**Work request**
Show every line of the data where the word "Mairie" can be found.

*** Begin section ***

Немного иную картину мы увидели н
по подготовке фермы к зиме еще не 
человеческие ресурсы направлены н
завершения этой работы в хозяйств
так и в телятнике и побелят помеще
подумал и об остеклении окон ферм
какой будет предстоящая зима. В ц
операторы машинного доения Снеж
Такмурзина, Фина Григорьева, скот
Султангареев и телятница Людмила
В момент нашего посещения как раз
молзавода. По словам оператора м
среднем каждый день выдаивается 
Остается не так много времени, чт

*** End section ***
*** Begin section ***

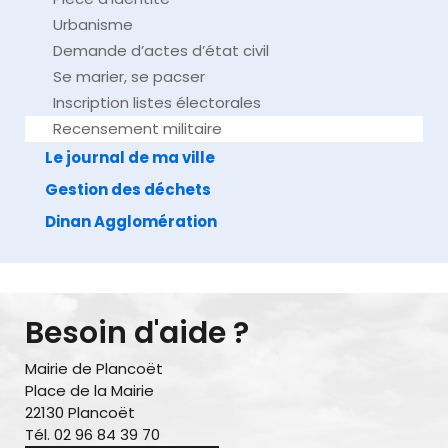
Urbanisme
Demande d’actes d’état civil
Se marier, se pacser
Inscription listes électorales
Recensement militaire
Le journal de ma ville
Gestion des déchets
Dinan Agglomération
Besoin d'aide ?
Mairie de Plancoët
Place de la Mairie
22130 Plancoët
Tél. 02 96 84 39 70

*** End section ***

**Your solution**
Mairie de Plancoët
Place de la Mairie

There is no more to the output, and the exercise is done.